| Problem statement |
The result should be every line that contains the word "Nabi", taken from the material.

| Entries provided |
--------------------------------------------------
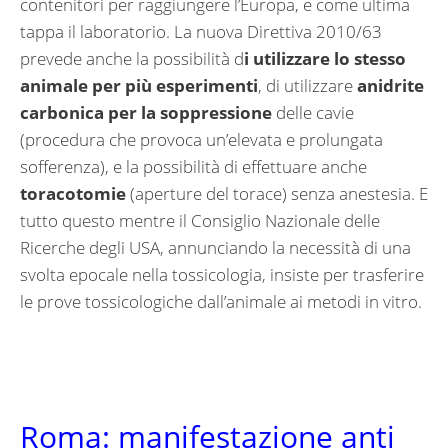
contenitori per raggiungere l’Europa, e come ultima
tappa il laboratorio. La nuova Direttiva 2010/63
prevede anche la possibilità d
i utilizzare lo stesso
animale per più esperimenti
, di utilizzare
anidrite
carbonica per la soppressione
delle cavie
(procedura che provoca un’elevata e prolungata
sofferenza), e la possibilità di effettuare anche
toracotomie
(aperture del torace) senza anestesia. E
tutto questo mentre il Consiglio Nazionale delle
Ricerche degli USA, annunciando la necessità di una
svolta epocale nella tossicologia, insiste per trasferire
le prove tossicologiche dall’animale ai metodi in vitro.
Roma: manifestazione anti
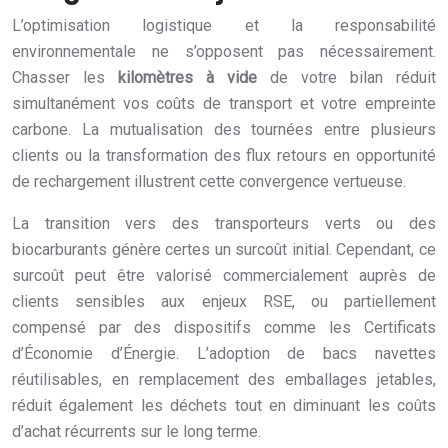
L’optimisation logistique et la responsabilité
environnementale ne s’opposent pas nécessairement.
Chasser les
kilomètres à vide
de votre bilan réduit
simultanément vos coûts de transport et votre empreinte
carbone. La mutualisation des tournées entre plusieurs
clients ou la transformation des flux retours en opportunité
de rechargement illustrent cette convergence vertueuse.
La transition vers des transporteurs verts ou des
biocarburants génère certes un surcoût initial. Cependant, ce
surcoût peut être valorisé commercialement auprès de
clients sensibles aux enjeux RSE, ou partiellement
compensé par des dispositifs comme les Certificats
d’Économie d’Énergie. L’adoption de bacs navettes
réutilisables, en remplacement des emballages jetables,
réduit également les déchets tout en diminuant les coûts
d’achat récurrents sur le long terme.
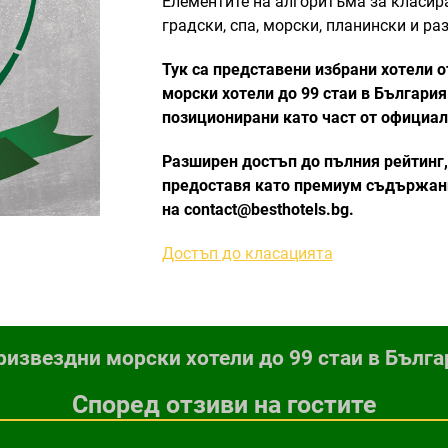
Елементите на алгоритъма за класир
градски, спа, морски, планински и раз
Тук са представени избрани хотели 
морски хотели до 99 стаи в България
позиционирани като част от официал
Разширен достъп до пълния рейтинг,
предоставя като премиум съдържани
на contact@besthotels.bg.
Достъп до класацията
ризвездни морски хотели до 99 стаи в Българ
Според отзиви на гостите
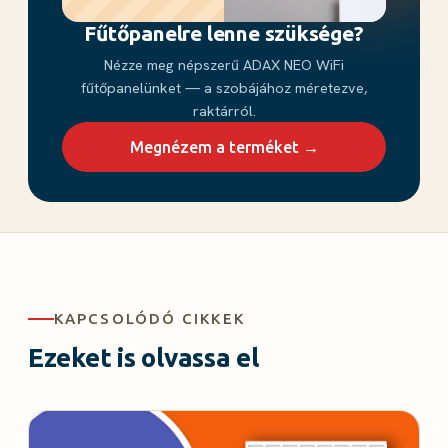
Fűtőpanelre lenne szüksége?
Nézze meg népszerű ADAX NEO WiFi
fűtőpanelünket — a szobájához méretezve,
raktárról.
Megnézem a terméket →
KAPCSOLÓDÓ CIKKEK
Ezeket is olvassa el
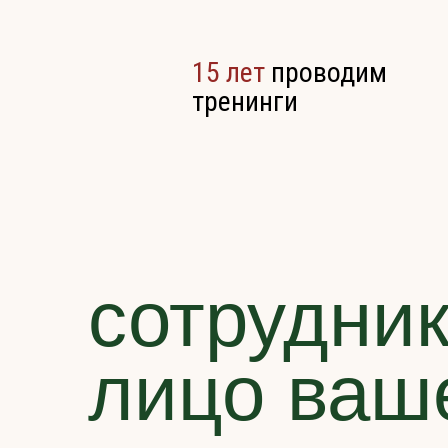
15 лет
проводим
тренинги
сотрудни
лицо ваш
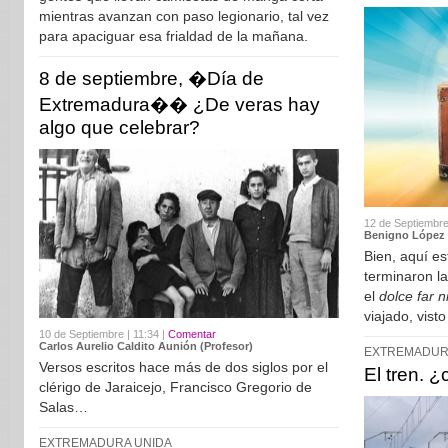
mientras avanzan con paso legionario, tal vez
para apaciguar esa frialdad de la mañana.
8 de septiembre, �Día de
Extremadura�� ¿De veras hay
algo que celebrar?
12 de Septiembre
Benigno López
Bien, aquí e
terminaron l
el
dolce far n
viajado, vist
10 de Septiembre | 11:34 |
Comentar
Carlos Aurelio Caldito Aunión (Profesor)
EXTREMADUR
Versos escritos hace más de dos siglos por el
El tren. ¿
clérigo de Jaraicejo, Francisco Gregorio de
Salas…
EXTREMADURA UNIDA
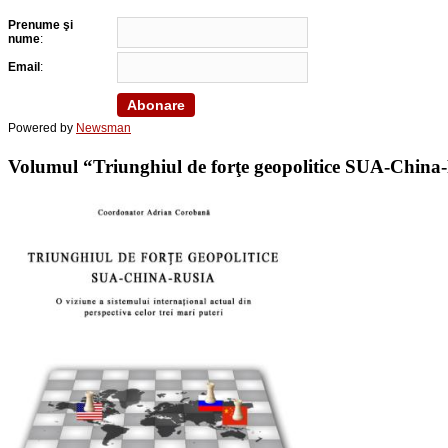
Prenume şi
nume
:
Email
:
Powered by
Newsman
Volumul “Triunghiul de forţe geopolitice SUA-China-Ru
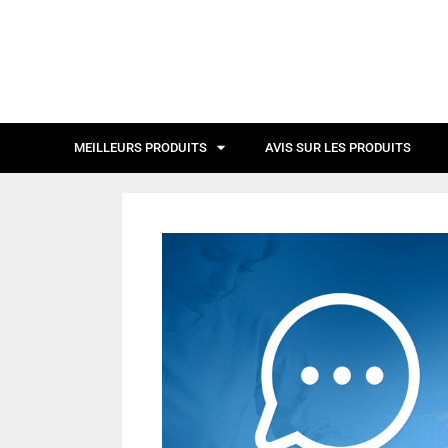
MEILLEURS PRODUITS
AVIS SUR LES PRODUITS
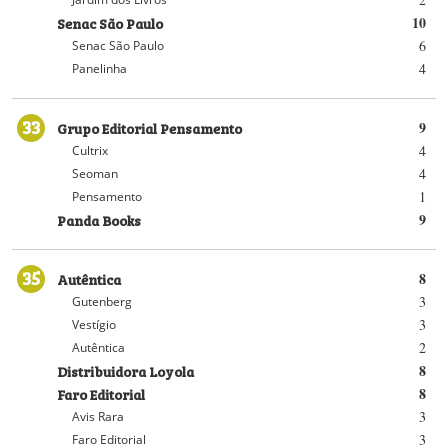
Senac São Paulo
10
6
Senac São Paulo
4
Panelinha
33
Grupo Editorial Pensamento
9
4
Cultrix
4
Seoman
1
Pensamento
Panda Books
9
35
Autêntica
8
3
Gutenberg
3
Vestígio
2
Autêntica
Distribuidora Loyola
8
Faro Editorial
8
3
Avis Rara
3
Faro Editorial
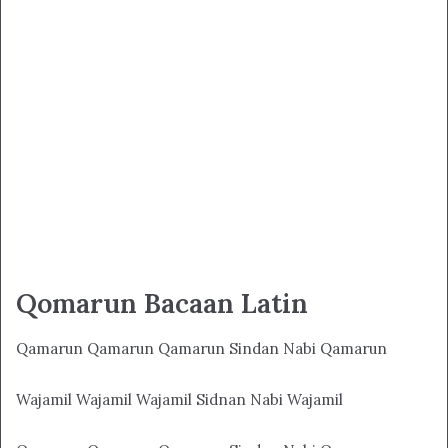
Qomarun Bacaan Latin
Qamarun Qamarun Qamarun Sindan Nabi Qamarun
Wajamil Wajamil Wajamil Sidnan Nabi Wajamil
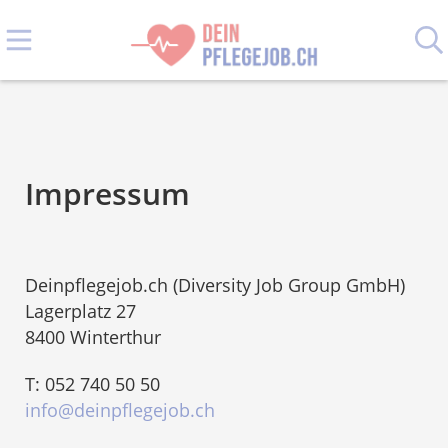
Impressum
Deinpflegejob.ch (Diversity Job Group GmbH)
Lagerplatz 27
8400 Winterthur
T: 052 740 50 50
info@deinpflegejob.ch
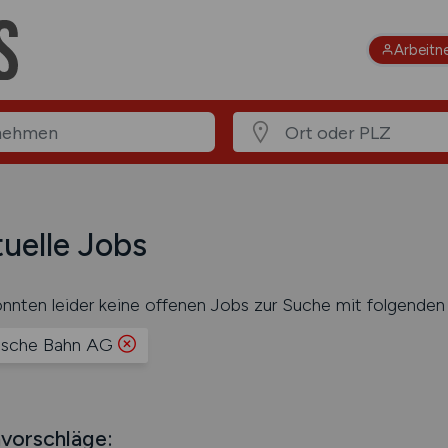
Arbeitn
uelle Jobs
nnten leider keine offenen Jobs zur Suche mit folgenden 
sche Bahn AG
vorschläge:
--------------------------------------------------
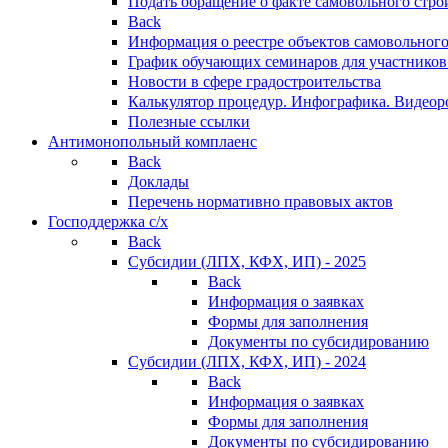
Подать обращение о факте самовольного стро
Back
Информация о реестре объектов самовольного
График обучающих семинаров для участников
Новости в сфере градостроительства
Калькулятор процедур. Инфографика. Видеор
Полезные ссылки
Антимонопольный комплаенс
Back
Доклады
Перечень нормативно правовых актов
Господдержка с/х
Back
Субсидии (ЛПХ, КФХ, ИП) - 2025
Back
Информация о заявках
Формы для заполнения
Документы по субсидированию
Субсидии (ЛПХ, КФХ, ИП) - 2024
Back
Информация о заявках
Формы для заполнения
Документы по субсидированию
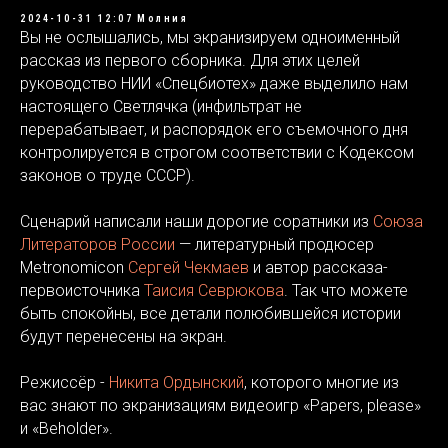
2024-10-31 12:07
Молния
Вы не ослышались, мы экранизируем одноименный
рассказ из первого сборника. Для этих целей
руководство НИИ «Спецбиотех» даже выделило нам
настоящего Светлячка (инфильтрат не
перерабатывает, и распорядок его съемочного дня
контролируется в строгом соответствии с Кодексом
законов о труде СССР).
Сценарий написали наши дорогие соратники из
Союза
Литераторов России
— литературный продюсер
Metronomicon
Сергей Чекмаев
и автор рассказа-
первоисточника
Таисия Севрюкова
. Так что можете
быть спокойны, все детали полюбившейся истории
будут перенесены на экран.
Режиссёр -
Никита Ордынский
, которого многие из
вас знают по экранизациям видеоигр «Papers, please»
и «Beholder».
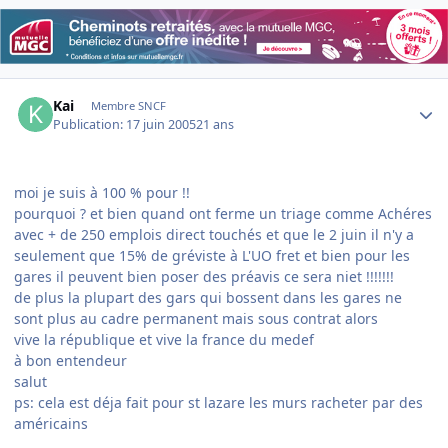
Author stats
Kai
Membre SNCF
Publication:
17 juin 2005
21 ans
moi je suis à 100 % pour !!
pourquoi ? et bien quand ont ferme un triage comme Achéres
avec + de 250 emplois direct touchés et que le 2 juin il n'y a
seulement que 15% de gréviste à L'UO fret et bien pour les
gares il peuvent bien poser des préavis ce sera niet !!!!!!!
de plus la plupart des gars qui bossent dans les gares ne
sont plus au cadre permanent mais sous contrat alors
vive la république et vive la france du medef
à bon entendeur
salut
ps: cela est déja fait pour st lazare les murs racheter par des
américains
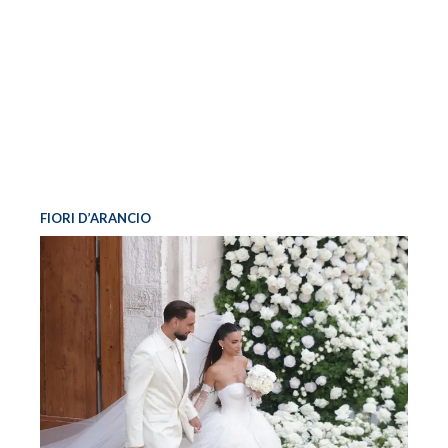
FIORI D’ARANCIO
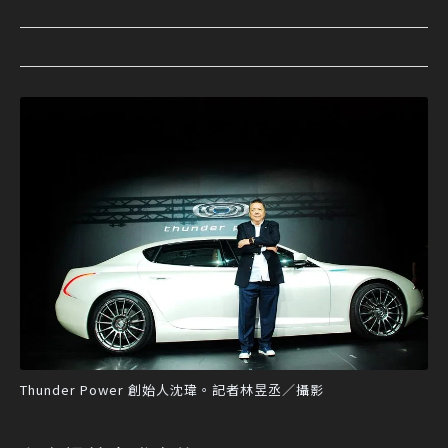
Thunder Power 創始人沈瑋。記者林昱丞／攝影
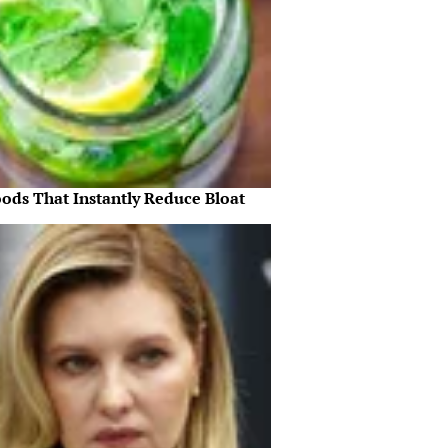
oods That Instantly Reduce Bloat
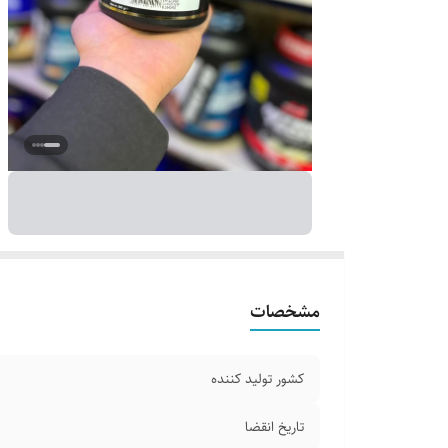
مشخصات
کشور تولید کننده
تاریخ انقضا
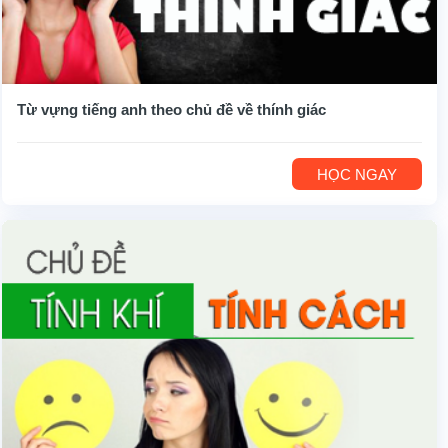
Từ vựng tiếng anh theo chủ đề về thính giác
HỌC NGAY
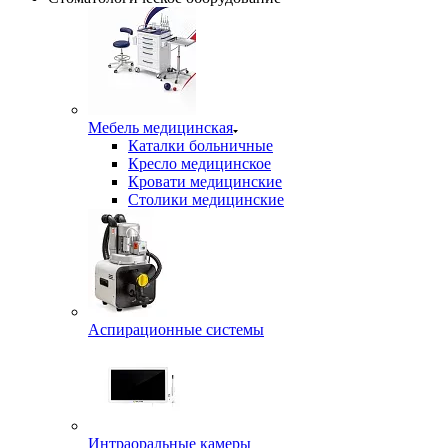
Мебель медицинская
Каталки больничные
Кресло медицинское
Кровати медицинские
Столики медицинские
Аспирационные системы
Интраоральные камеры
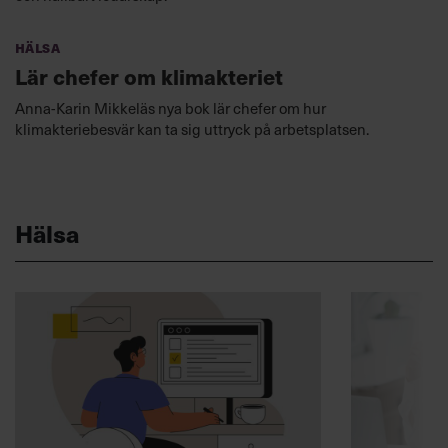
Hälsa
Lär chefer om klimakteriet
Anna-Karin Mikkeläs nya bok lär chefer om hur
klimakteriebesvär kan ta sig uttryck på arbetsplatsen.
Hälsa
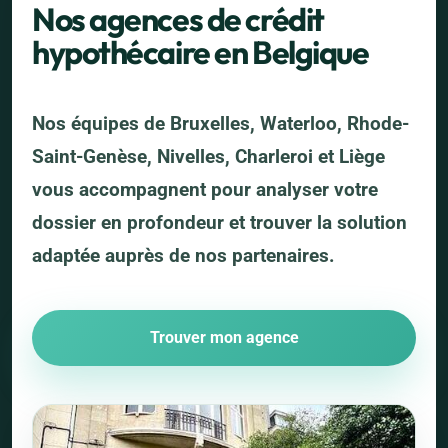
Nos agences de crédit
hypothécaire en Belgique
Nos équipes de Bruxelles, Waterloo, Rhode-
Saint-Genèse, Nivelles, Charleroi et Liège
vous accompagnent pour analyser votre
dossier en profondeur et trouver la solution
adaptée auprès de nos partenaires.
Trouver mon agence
--------------------------------------------------
| Solution to this task |
Qamarun Qamarun Qamarun Sindan Nabi Qamarun
Wajamil Wajamil Wajamil Sidnan Nabi Wajamil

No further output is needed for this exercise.